Each line below from the one containing "189X Yost 4 Typewriters by Serial Number" through the one containing "downtown Harrisburg and it is a tr" should be output exactly as it stands, and no other line should appear.

(Saved data entries)
[Start of Attachment]
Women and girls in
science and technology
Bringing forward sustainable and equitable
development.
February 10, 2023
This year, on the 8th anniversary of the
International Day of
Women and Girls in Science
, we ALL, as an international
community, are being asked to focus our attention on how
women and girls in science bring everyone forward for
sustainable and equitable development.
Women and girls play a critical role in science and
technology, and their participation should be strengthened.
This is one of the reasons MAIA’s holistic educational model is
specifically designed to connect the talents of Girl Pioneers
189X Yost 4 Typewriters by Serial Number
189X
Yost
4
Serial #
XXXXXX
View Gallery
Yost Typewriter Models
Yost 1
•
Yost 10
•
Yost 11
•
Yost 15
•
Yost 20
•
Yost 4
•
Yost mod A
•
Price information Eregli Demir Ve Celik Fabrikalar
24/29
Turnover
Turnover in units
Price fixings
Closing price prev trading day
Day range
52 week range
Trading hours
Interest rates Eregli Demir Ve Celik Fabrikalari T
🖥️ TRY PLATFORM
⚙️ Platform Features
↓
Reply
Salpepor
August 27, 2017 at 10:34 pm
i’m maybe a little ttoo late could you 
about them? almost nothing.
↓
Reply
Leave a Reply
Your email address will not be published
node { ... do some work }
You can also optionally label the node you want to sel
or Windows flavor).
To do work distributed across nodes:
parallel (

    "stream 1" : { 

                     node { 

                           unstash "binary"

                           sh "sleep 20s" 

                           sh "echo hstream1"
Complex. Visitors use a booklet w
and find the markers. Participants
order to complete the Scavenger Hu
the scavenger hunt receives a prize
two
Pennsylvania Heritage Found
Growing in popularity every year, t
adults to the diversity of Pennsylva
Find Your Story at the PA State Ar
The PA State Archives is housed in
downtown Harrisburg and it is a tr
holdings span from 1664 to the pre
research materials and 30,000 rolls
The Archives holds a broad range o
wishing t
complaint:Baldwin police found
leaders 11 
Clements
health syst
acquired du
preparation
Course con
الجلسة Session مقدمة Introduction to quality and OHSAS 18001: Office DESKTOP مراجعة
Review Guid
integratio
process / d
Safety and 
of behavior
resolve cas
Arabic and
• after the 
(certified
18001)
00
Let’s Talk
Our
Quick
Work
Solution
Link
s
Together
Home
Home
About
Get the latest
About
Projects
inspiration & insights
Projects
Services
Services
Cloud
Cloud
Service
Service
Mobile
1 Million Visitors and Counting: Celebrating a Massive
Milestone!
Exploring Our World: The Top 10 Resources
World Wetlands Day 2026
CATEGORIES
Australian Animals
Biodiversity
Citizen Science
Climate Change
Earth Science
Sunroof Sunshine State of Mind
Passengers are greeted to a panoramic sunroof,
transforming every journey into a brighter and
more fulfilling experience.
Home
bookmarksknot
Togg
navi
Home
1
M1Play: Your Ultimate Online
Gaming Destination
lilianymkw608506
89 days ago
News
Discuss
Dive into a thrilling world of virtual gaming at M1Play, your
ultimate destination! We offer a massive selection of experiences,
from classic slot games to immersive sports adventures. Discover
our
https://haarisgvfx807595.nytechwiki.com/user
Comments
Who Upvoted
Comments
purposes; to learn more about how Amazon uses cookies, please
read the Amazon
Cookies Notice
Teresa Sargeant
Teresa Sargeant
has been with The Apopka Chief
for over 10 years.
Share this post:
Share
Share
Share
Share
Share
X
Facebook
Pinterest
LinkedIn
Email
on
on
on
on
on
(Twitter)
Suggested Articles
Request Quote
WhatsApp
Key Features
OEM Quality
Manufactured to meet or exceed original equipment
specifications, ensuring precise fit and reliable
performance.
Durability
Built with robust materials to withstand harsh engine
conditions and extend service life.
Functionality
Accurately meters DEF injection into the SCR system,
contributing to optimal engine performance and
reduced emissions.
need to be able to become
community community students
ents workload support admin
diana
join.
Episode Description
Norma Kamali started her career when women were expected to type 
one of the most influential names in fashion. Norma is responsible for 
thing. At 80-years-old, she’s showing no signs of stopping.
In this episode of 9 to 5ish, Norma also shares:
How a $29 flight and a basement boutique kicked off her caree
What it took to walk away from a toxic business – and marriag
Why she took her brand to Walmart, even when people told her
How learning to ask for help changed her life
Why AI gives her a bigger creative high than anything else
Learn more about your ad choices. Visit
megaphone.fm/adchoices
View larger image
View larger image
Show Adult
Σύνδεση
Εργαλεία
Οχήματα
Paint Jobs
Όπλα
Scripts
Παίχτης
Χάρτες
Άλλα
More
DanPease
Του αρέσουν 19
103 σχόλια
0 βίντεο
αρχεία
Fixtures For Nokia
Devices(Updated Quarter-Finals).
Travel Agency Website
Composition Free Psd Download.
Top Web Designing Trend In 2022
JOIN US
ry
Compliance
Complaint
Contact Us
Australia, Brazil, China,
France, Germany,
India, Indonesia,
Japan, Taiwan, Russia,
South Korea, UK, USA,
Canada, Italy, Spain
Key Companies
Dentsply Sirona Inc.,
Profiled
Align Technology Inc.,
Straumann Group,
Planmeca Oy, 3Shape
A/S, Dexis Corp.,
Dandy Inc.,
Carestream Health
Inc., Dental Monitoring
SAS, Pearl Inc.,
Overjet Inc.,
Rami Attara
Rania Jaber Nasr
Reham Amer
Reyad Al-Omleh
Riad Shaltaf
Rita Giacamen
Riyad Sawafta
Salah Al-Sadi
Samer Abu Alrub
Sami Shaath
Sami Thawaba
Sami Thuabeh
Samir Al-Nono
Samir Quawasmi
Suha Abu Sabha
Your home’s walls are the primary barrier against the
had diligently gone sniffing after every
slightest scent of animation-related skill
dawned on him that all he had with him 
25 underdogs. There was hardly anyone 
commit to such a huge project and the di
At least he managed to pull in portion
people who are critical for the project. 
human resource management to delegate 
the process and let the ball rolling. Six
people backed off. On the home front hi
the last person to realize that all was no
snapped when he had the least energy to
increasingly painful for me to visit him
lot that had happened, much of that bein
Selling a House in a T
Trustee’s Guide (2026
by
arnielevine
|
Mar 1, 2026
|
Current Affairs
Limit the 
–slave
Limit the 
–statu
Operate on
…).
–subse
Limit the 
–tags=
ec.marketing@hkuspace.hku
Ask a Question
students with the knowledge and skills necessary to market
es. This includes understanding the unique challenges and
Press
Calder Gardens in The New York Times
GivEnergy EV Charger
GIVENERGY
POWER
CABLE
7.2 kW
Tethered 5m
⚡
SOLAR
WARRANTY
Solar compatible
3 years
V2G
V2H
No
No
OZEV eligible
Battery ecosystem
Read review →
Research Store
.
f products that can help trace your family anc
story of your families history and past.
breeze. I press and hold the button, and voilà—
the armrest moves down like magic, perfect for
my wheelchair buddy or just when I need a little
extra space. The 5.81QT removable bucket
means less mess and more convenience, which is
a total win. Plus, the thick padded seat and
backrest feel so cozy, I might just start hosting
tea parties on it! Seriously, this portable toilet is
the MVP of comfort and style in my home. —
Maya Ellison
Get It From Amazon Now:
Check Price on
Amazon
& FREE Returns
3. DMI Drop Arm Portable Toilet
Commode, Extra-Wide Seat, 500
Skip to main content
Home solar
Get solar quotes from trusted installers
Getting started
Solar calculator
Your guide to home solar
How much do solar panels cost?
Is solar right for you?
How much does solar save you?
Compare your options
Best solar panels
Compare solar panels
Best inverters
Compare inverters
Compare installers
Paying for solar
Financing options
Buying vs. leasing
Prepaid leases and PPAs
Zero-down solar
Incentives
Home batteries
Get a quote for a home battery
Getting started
[End of Attachment]
▶ _EXERCISE OUTPUT_:
189X Yost 4 Typewriters by Serial Number
189X
Yost
4
Serial #
XXXXXX
View Gallery
Yost Typewriter Models
Yost 1
•
Yost 10
•
Yost 11
•
Yost 15
•
Yost 20
•
Yost 4
•
Yost mod A
•
Price information Eregli Demir Ve Celik Fabrikalar
24/29
Turnover
Turnover in units
Price fixings
Closing price prev trading day
Day range
52 week range
Trading hours
Interest rates Eregli Demir Ve Celik Fabrikalari T
🖥️ TRY PLATFORM
⚙️ Platform Features
↓
Reply
Salpepor
August 27, 2017 at 10:34 pm
i’m maybe a little ttoo late could you 
about them? almost nothing.
↓
Reply
Leave a Reply
Your email address will not be published
node { ... do some work }
You can also optionally label the node you want to sel
or Windows flavor).
To do work distributed across nodes:
parallel (

    "stream 1" : { 

                     node { 

                           unstash "binary"

                           sh "sleep 20s" 

                           sh "echo hstream1"
Complex. Visitors use a booklet w
and find the markers. Participants
order to complete the Scavenger Hu
the scavenger hunt receives a prize
two
Pennsylvania Heritage Found
Growing in popularity every year, t
adults to the diversity of Pennsylva
Find Your Story at the PA State Ar
The PA State Archives is housed in
downtown Harrisburg and it is a tr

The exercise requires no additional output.